TASK REQUIREMENTS: Lines with "Campus": copy each one from the listing below.

========================================

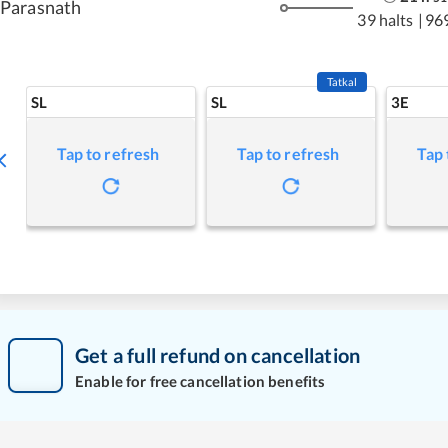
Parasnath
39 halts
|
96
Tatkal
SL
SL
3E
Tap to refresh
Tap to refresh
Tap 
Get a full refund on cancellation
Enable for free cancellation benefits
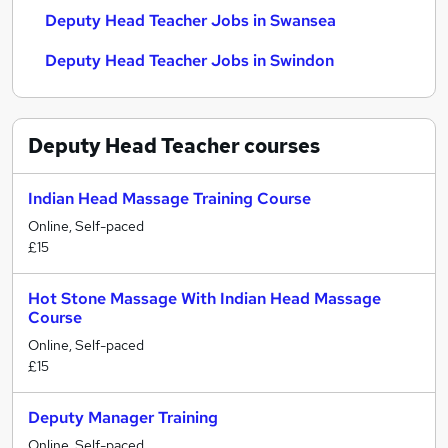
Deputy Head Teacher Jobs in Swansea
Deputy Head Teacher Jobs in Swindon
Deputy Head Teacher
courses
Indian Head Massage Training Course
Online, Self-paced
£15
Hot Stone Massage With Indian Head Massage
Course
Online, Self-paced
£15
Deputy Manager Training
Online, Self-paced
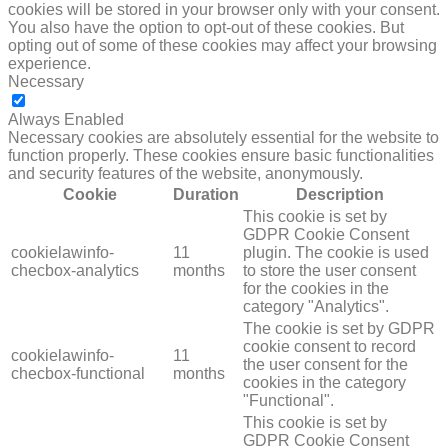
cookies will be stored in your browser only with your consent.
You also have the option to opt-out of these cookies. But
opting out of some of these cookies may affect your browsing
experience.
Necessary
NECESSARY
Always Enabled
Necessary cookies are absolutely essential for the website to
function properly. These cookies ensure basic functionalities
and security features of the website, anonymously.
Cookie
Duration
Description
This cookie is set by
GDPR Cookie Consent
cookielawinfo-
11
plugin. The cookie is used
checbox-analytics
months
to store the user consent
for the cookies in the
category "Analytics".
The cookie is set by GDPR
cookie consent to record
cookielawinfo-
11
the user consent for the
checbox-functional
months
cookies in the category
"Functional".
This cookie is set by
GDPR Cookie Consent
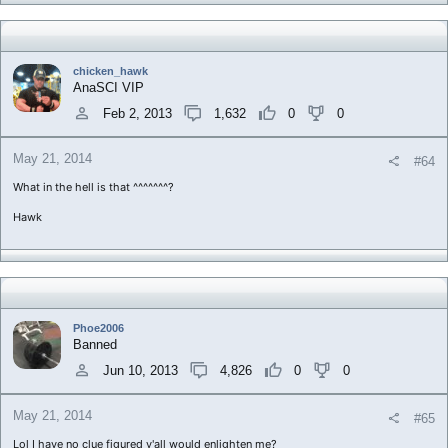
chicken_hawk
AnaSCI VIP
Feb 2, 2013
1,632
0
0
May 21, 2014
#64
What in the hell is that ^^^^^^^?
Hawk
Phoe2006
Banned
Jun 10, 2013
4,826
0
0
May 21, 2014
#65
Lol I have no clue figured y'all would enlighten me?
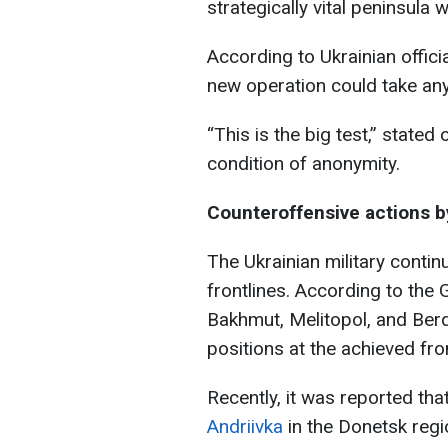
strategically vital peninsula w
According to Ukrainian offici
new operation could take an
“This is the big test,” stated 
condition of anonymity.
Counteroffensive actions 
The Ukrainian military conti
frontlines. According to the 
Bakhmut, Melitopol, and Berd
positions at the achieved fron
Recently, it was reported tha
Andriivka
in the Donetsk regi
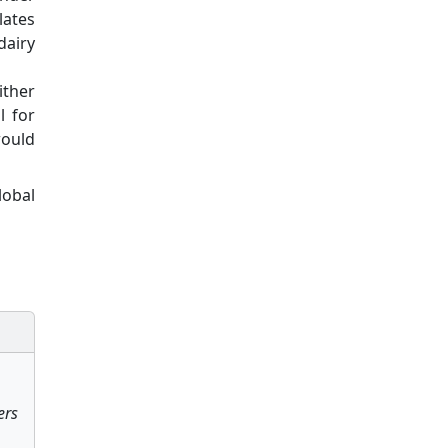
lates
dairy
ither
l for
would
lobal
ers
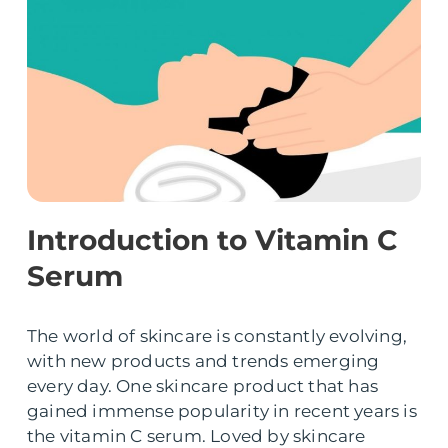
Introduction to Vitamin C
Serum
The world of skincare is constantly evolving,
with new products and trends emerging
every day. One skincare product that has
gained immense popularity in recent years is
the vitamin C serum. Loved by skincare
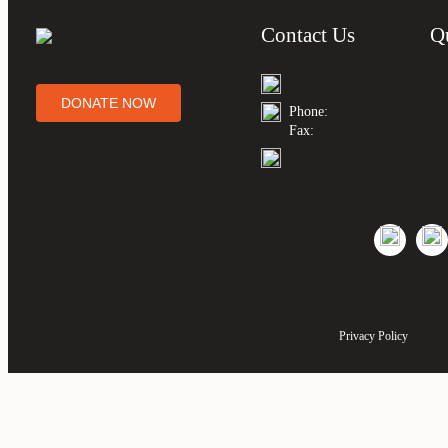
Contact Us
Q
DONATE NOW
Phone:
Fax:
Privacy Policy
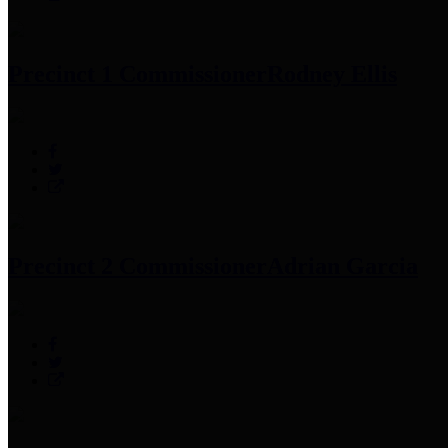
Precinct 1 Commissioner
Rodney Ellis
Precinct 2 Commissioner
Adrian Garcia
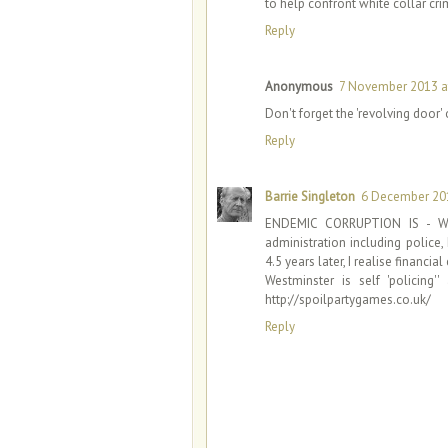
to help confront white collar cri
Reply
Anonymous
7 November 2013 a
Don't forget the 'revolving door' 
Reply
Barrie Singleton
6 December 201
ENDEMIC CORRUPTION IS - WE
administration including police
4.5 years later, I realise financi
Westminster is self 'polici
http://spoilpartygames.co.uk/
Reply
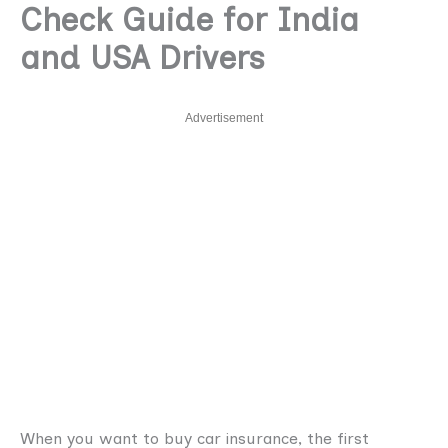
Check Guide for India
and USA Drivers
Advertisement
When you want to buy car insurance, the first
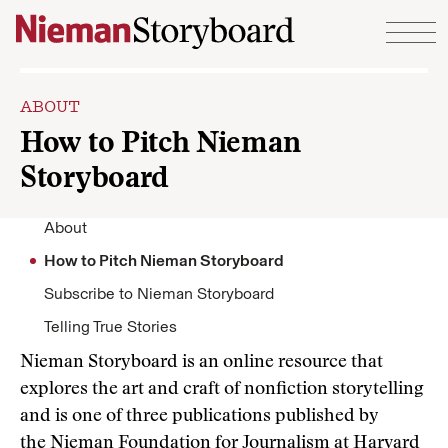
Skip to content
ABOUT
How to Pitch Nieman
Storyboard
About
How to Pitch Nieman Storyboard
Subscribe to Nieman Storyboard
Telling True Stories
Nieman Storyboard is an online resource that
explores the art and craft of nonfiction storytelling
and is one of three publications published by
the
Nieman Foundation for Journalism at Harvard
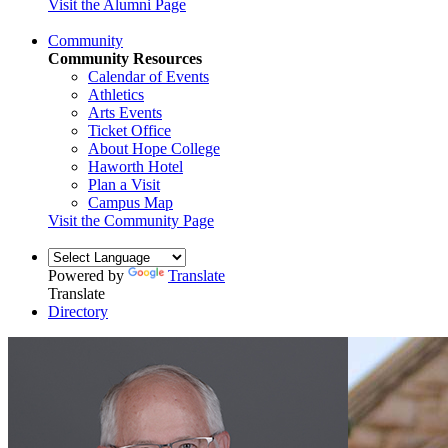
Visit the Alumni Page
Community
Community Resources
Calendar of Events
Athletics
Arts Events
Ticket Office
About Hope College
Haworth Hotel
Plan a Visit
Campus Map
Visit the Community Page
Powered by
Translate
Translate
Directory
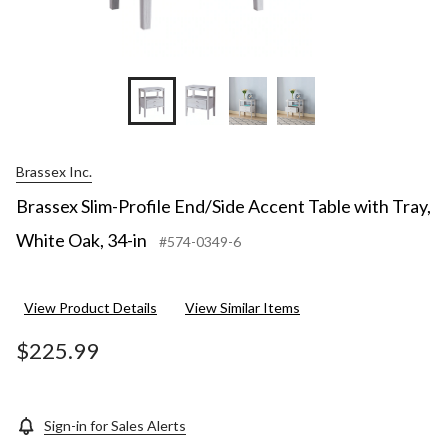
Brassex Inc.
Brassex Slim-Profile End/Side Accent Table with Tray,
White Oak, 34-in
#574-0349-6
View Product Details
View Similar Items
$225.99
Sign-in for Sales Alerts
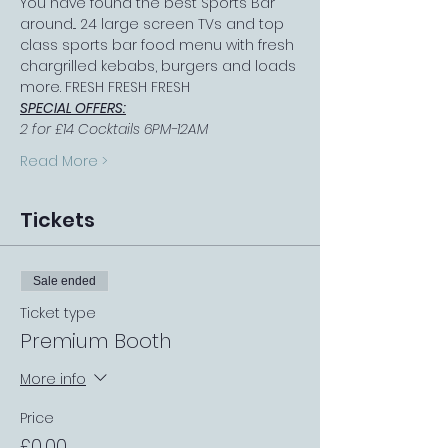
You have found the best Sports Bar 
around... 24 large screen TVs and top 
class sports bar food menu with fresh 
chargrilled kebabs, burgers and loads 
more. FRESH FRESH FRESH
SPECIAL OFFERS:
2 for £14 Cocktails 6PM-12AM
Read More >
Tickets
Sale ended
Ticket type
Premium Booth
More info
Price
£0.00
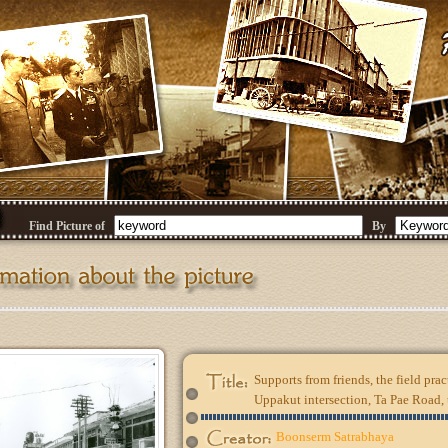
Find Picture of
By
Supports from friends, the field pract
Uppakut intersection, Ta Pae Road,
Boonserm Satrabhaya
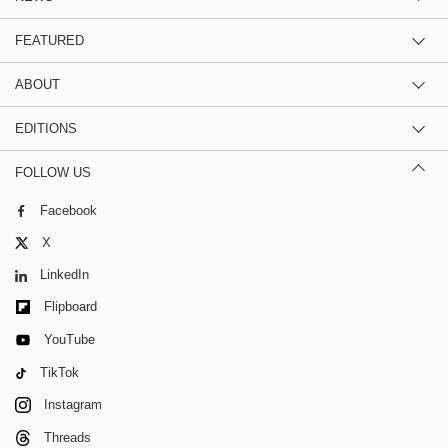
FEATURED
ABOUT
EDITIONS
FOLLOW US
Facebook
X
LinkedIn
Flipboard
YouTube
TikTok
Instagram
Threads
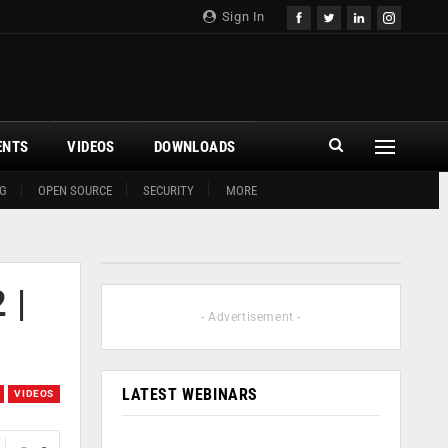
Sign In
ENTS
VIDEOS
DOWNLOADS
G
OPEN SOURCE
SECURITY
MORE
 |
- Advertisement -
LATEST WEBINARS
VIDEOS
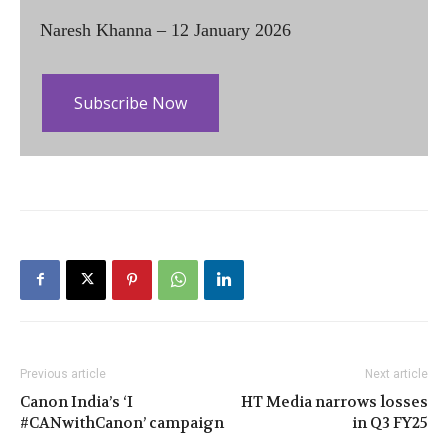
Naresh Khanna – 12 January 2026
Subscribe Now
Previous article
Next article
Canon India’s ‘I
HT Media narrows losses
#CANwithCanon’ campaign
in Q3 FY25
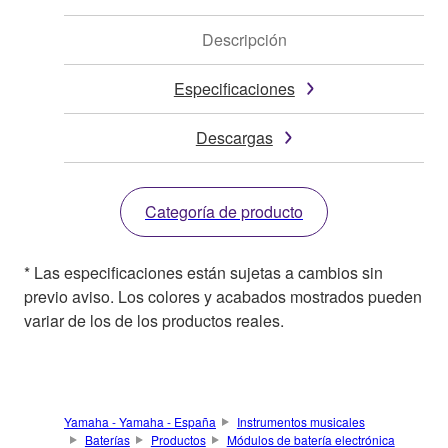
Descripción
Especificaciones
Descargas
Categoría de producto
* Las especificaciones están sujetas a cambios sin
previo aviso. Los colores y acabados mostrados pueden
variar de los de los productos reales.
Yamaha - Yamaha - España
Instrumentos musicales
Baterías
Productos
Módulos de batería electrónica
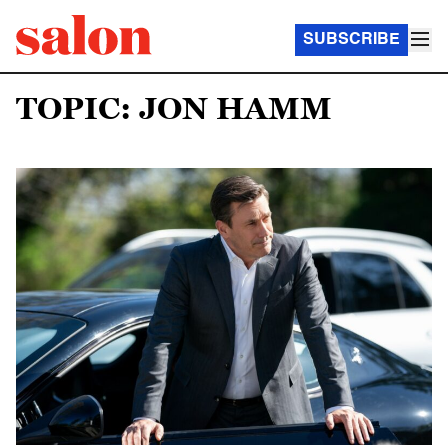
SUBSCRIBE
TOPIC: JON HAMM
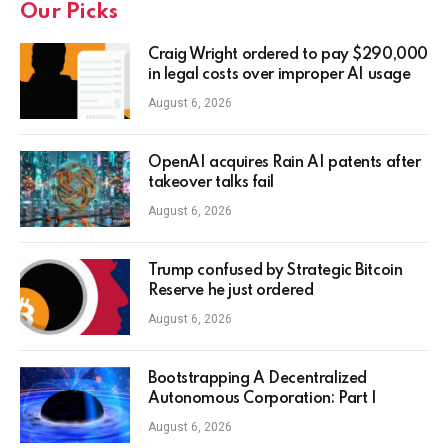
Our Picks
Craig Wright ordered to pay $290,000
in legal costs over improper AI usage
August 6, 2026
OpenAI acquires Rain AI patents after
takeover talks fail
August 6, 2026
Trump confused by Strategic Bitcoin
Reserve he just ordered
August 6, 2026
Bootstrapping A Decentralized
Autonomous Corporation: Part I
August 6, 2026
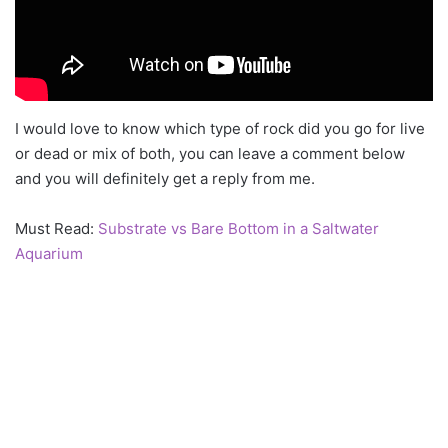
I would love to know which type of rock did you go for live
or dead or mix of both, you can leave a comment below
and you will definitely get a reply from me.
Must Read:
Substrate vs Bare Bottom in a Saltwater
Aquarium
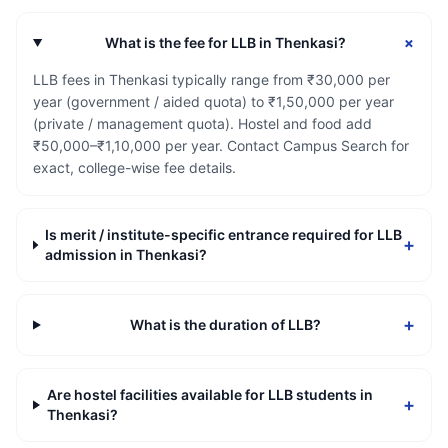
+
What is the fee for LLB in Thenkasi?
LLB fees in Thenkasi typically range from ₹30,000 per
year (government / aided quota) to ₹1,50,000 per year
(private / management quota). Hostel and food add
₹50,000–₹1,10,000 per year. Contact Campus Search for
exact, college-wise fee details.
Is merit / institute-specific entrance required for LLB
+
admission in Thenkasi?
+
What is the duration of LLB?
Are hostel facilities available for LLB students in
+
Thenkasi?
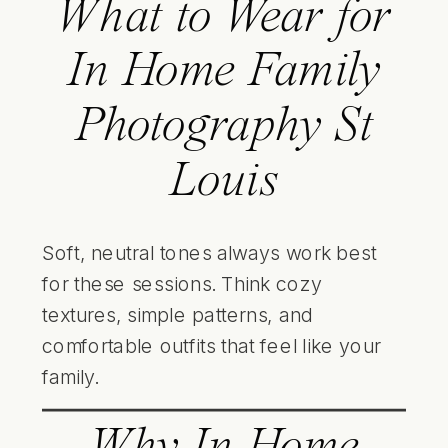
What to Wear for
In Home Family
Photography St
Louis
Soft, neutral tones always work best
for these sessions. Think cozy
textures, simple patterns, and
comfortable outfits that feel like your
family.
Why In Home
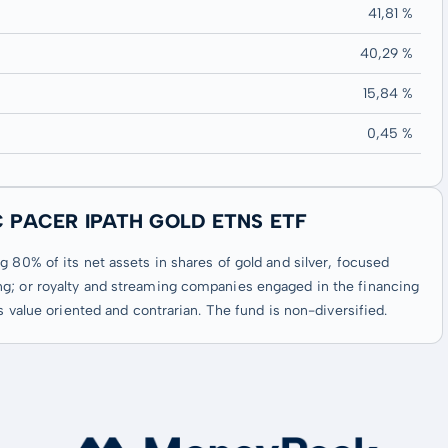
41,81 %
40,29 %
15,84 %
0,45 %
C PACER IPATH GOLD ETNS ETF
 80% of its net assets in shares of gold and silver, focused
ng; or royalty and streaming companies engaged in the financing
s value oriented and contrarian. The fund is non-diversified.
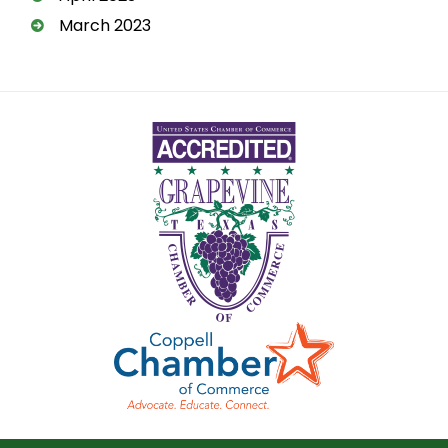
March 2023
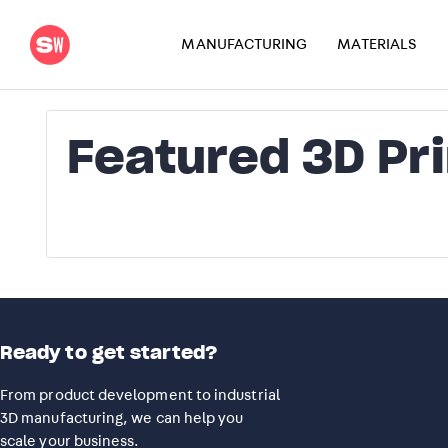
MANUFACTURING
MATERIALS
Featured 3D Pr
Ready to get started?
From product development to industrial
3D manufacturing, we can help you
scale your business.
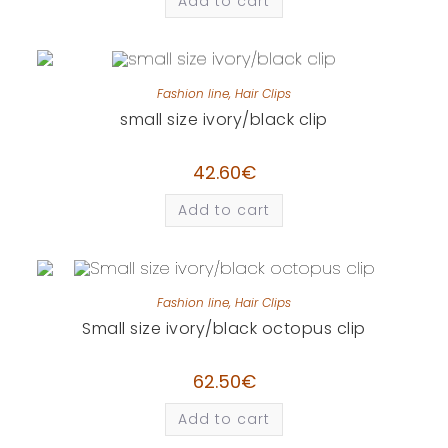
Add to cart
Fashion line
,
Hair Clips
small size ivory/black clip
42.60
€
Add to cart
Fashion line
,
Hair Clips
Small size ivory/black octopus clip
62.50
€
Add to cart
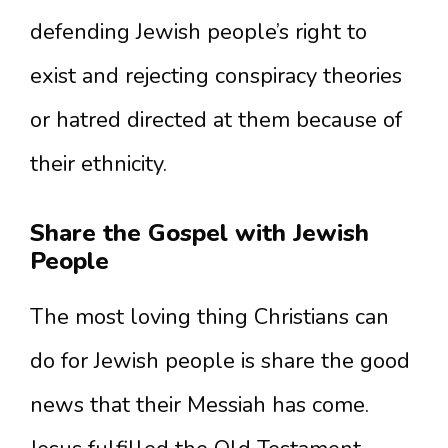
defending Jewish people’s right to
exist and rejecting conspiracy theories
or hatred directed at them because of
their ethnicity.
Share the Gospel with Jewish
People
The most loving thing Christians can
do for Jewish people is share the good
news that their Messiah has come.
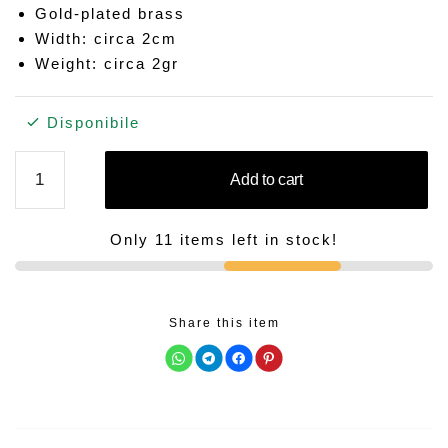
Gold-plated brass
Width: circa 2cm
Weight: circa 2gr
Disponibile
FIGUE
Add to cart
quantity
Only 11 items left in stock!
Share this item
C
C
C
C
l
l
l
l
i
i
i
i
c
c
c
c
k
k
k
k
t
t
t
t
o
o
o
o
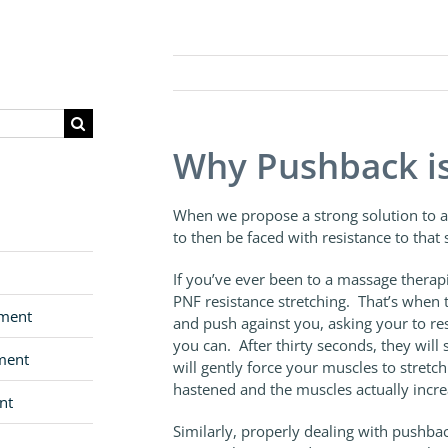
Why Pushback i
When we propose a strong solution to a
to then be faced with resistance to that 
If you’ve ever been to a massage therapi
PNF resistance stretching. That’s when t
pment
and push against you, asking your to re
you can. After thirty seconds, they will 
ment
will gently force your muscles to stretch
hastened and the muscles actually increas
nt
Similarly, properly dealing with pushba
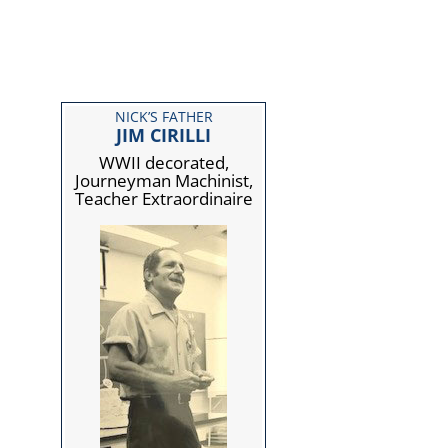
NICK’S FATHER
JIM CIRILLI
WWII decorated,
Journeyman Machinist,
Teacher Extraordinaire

========================================

SOLUTION TO THE PROBLEM:
Campus Map
₹50,000–₹1,10,000 per year. Contact Campus Search for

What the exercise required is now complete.